Dans le Pavillon de l’Hirondelle, on songe, silencieuse.
Depuis qu’on a enfoui l’épée et les chaussures, la poussière des chants s’est dissipée.
Les manches rouges, leur parfum évanoui, voilà déjà dix ans.

Poème chinois

「燕子楼 · 其二」
北邙松柏锁愁烟,燕子楼中思悄然。
自埋剑履歌尘散,红袖香销已十年。

张仲素

Explication du poème

Le Pavillon de l’Hirondelle est un célèbre ensemble de trois poèmes de Zhang Zhongsu, poète de l'époque médiane des Tang, dont voici le deuxième. Le Pavillon de l’Hirondelle, situé à Xuzhou, fut construit par le célèbre général Zhang Yin de la dynastie Tang pour sa concubine préférée, Guan Panpan. Après la mort de Zhang Yin, Panpan, fidèle à son ancien amour, refusa de se remarier et vécut seule dans ce pavillon pendant plus de dix ans, pour finalement mourir de faim, laissant derrière elle une histoire d’amour touchante et mélancolique. Ce poème, deuxième de la série, a pour thème "la remémoration". Le premier décrivait son matin après une nuit blanche, avec « la dormeuse solitaire se lève du lit de bonheur conjugal » exprimant la douleur des choses restées alors que les gens ont changé ; celui-ci porte son regard sur dix années, mêlant imagination et souvenir, pour écrire la solitude et la fidélité de ses dix années de veille dans le pavillon. Le poète adopte le point de vue de Panpan, imaginant d'abord la désolation de la tombe de Zhang Yin sur la montagne de Beimang, puis revenant au présent de la « méditation silencieuse » dans le Pavillon de l'Hirondelle, pour finalement conclure avec « les manches rouges ont perdu leur parfum depuis déjà dix ans », condensant dans sept caractères les vicissitudes de dix années de veille. Ce poème parle de sa remémoration du défunt, et aussi de l'offrande faite à ses propres dix années de jeunesse.**

Dans la poésie classique, nombreux sont ceux qui expriment directement la douleur pour les défunts, ou louent la chasteté de celles qui gardent le veuvage. Ce poème de Zhang Zhongsu est unique, utilisant une écriture où réel et imaginaire se nourrissent, pour exprimer la remémoration de Panpan de manière subtile et profonde.
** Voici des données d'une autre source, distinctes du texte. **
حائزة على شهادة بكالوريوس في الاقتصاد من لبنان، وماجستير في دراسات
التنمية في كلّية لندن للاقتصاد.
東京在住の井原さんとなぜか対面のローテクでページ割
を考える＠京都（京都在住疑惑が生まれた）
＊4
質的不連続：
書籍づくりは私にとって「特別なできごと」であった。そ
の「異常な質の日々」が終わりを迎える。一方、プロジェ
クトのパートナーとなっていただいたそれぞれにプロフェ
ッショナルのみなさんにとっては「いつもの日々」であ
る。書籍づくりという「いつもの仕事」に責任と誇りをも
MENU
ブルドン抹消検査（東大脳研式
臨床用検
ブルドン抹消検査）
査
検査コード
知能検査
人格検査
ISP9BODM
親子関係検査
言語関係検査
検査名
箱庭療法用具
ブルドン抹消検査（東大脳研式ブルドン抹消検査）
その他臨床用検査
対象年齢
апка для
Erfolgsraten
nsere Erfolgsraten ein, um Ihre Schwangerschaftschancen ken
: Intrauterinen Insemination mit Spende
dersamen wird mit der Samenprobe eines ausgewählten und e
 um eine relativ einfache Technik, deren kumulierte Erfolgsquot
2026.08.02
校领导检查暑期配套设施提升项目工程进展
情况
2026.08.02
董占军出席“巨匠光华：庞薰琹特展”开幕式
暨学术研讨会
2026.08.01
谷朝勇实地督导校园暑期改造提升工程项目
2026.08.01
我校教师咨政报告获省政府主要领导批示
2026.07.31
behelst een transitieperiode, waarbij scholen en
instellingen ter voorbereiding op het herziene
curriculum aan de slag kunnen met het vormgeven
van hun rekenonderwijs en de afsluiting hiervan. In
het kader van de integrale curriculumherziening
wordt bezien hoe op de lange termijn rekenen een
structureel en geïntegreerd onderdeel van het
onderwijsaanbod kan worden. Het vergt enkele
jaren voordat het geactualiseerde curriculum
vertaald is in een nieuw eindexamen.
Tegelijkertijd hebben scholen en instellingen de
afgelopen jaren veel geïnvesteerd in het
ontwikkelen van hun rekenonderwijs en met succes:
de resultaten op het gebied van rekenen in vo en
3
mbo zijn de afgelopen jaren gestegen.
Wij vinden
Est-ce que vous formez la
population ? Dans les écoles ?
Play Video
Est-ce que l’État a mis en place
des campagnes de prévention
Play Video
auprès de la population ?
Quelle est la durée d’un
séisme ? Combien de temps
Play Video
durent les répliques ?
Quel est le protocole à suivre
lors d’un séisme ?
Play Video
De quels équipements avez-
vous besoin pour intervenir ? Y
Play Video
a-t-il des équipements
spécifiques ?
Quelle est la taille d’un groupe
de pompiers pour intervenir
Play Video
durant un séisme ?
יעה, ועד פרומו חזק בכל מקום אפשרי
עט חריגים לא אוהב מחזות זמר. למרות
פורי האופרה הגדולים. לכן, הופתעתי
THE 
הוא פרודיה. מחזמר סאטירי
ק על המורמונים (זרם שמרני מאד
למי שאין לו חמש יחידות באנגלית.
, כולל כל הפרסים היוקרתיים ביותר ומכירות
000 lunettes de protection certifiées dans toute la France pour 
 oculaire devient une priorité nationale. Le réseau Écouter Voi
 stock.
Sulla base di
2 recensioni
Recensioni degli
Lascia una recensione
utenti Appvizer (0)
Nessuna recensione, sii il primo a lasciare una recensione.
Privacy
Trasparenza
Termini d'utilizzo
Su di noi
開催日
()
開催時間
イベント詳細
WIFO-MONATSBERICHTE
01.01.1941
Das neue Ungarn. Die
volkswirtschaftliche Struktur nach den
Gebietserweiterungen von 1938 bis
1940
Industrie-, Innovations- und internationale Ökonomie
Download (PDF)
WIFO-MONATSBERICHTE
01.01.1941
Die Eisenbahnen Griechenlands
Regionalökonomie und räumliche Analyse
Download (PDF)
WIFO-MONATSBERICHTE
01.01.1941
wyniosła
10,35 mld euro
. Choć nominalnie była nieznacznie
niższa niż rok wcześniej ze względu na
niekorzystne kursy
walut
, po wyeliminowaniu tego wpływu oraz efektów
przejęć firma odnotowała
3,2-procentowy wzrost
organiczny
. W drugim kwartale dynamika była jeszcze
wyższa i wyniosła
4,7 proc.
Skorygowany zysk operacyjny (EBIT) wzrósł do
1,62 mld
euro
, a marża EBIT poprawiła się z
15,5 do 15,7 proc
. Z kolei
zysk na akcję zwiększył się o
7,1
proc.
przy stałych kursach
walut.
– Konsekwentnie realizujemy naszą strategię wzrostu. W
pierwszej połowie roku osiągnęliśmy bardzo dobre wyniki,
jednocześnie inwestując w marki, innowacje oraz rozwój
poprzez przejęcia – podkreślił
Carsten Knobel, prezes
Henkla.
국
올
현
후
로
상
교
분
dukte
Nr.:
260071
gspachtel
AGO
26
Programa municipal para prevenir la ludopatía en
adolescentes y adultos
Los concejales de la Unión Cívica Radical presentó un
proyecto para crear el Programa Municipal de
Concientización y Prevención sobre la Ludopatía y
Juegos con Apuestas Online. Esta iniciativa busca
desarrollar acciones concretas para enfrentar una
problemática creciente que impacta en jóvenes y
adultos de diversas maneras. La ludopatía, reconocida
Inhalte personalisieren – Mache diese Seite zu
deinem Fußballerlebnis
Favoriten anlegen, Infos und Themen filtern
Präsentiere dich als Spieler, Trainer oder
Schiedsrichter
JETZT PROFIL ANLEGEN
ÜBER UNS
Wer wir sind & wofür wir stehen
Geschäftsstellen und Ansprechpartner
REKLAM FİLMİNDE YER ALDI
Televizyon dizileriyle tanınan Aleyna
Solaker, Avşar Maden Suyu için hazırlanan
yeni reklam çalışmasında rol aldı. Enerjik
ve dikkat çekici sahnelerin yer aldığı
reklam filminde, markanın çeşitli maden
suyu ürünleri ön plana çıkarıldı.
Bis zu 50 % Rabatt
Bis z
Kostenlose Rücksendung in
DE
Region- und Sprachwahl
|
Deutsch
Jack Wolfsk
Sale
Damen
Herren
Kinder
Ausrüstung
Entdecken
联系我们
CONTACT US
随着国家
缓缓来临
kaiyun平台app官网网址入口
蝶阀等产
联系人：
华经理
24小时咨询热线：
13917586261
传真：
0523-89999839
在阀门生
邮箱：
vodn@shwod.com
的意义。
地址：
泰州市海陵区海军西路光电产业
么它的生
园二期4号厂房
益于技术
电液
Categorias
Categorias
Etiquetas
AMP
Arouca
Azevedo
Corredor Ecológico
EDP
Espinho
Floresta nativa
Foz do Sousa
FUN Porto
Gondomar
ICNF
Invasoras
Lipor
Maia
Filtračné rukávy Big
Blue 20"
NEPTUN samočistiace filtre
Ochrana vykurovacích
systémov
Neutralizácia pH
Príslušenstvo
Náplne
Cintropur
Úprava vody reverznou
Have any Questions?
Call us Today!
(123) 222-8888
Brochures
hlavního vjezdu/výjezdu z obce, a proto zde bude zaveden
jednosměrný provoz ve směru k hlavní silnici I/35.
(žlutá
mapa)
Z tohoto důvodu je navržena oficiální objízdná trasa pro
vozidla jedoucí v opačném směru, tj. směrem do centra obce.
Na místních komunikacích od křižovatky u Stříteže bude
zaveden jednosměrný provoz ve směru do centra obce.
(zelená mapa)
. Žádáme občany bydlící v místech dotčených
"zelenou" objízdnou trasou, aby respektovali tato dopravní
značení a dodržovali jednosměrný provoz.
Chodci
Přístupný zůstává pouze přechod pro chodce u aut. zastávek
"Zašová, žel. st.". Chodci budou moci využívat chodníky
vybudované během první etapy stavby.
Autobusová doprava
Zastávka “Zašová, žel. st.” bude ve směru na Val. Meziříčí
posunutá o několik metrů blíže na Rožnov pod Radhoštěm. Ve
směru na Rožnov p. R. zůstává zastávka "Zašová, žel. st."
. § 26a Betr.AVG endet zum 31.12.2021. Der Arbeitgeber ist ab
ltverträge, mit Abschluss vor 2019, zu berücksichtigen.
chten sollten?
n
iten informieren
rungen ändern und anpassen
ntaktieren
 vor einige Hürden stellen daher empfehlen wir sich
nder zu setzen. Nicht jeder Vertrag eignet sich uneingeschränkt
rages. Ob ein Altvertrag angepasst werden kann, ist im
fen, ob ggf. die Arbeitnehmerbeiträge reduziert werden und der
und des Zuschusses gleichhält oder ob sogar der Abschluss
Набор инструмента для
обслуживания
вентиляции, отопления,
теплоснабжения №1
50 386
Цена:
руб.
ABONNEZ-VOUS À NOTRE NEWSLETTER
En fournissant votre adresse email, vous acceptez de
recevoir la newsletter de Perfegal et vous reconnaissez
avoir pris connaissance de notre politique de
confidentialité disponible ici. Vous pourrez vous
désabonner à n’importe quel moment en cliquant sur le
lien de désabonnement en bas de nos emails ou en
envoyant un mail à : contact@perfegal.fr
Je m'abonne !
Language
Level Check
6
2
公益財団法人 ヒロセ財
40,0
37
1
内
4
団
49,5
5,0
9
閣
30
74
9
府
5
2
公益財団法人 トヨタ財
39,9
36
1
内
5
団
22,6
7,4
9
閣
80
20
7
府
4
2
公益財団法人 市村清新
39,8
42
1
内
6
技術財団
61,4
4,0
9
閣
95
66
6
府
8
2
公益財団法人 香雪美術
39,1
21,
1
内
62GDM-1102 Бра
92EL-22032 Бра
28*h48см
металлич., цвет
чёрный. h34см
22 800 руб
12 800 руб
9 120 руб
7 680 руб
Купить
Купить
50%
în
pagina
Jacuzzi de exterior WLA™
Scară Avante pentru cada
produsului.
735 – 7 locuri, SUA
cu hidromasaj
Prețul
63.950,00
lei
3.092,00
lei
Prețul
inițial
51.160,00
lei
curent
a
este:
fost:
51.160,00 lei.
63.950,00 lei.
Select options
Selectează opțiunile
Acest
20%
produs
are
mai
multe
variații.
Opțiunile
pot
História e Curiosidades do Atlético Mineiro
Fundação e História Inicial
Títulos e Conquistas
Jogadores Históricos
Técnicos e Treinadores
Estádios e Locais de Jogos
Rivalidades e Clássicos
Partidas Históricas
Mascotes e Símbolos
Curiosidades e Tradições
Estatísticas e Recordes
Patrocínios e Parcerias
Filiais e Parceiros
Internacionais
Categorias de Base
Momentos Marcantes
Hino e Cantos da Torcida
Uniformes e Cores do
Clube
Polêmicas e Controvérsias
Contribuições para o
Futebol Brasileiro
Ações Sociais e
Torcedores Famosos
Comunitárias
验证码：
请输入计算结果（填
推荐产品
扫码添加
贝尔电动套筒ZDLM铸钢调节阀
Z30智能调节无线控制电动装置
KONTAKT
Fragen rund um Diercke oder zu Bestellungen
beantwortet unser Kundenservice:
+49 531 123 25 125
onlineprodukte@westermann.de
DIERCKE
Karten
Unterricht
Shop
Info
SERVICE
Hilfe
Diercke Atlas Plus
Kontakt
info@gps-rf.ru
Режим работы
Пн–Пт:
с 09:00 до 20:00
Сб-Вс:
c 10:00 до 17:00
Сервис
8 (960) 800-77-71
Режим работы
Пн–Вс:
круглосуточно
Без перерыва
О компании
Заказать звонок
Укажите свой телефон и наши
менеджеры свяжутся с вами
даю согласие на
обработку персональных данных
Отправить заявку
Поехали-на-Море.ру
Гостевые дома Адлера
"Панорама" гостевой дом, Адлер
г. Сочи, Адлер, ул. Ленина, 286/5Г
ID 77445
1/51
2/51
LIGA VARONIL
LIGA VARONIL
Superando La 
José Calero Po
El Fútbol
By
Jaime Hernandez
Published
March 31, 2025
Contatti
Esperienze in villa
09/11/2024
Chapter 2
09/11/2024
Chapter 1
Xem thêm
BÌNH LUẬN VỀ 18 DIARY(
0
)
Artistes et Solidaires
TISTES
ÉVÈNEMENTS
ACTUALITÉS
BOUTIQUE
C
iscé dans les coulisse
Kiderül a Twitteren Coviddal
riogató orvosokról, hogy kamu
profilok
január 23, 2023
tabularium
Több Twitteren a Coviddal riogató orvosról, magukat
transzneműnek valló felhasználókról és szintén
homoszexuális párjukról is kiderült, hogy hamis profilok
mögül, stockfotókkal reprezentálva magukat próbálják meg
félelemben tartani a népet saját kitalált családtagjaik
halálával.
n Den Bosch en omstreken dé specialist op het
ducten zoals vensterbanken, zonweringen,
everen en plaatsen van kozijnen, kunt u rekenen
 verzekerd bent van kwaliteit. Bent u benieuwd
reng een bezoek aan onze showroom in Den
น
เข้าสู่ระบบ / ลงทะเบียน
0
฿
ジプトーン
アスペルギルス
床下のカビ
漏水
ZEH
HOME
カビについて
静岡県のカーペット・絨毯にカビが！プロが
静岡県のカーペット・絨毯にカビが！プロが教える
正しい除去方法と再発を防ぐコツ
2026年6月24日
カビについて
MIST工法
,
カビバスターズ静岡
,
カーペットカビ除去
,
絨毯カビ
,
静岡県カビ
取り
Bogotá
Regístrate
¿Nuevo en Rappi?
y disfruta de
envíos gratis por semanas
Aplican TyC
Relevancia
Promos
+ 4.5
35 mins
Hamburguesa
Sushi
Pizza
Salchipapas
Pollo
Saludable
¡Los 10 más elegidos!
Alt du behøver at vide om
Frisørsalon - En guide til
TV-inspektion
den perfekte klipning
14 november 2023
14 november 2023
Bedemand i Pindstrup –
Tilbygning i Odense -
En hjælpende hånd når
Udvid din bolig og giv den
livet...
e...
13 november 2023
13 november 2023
Le « les pins et cyprès de Beimang enferment la brume mélancolique » est le cimetière imaginé, le « dans le Pavillon de l'Hirondelle, je médite en silence » est la réalité de la méditation solitaire, entre réel et imaginaire, la douleur de la séparation entre la vie et la mort se répand déjà. Et le distique « Depuis que l'épée et les chaussures furent enfouies, la poussière des chants s'est dispersée, / Les manches rouges ont perdu leur parfum depuis déjà dix ans » utilise de plus « l'épée et les chaussures » pour évoquer la gloire passée du défunt, « la poussière des chants » pour suggérer l'animation des chants et danses d'antan, « les manches rouges ont perdu leur parfum » pour métaphoriser la disparition de la jeunesse et de la beauté — dix ans de veille dans le pavillon, les manches rouges d'autrefois ont depuis longtemps perdu leur parfum, la poussière des chants d'autrefois s'est depuis longtemps dispersée, seule reste l'attachement immuable, comme les pins et cyprès sur la montagne de Beimang, verts d'année en année.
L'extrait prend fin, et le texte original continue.